Started by Hawk777, 27 February 2012 - 02:29 AM
Hawk777 #1
Posted 27 February 2012 - 03:29 AM
According to the Lua manual, under documentation for the next() function:

The behavior of next is undefined if, during the traversal, you assign any value to a non-existent field in the table. You may however modify existing fields. In particular, you may clear existing fields.

This statement does not restrict the modification, including deletion, of existing elements to only those that are not the current element.
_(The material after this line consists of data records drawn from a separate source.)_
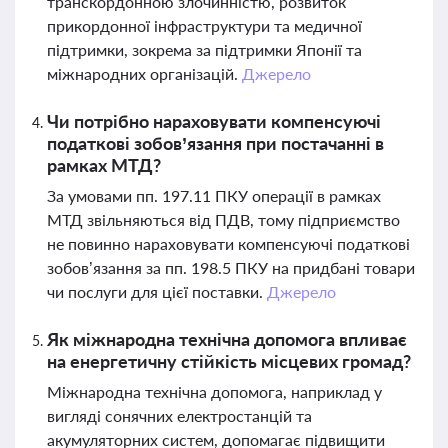
транскордонною злочинністю, розвиток
прикордонної інфраструктури та медичної
підтримки, зокрема за підтримки Японії та
міжнародних організацій.
Джерело
Чи потрібно нараховувати компенсуючі
податкові зобов’язання при постачанні в
рамках МТД?
За умовами пп. 197.11 ПКУ операції в рамках
МТД звільняються від ПДВ, тому підприємство
не повинно нараховувати компенсуючі податкові
зобов’язання за пп. 198.5 ПКУ на придбані товари
чи послуги для цієї поставки.
Джерело
Як міжнародна технічна допомога впливає
на енергетичну стійкість місцевих громад?
Міжнародна технічна допомога, наприклад у
вигляді сонячних електростанцій та
акумуляторних систем, допомагає підвищити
I have verified on my native install of Lua that deleting the current element works fine:


Lua 5.1.4  Copyright (C) 1994-2008 Lua.org, PUC-Rio
> t = {2,4,6}
> for k,v in pairs(t) do print(k, ",", v) if v == 4 then t[k]=nil end end
1	,	2
2	,	4
3	,	6
> for k,v in pairs(t) do print(k, ",", v) if v == 4 then t[k]=nil end end
1	,	2
3	,	6
> 

If I run the same code in ComputerCraft Lua, it fails:


Interactive Lua prompt.
Call exit() to exit.
lua> t = {2,4,6}
lua> for k,v in pairs(t) do print(k, ",", v) if v == 4 then t[k]=nil end end
1,2
2,4
lua:1: invalid key to 'next'

This thus appears to violate the specification, and in a rather annoying way since this would make it much easier to delete elements from a table that match a particular predicate.
Casper7526 #2
Posted 27 February 2012 - 03:41 AM
Yes, I can understand the frustration that somethings can cause when they dont work as expected in CC, the problem is even though CC is Lua 5.1, it's not that Lua 5.1, it is LuaJ which is an implementation of Lua 5.1

Try this once and let me know what happens (I'm not on CC atm)


for k,v in pairs(t) do print(k, ",", v) if v == 4 then table.remove(t,k) end end

If it doesn't work however, you can always resort to deleting the table outside of the loop.


for k,v in pairs(t) do print(k, ",", v) if v == 4 then del=k end end table.remove(t,del)

Hmmm after typing all that I realize that maybe you dont want to remove the item from the table and you do just want to nil it out….
Let me know what you think.
Hawk777 #3
Posted 27 February 2012 - 06:07 AM
Unfortunately, my application is using the table as a dictionary and not an array, so table.remove isn't useful. The workaround of compiling a list of elements to delete and then deleting them after the loop is doable, of course, just a bit ugly. I was under the impression that the documentation at lua.org was the language specification, meaning that if LuaJ doesn't obey it then LuaJ is buggy; am I wrong on that assumption? If so, is there an actual language specification that all implementations must follow somewhere I could read instead? Or should this get reported to the LuaJ developers?
Casper7526 #4
Posted 27 February 2012 - 07:03 AM
Yeah, there's not MUCH documentation on LuaJ, there's alittle here and there floating around, but there's definitely missing functions and broken functions inside Luaj, as we've experienced them multiple times. I would say report it to the dev's but I have a feeling they arnt gonna update until they update to 5.2 (if they ever do)
Hawk777 #5
Posted 27 February 2012 - 11:01 AM
Looks like it's already been reported.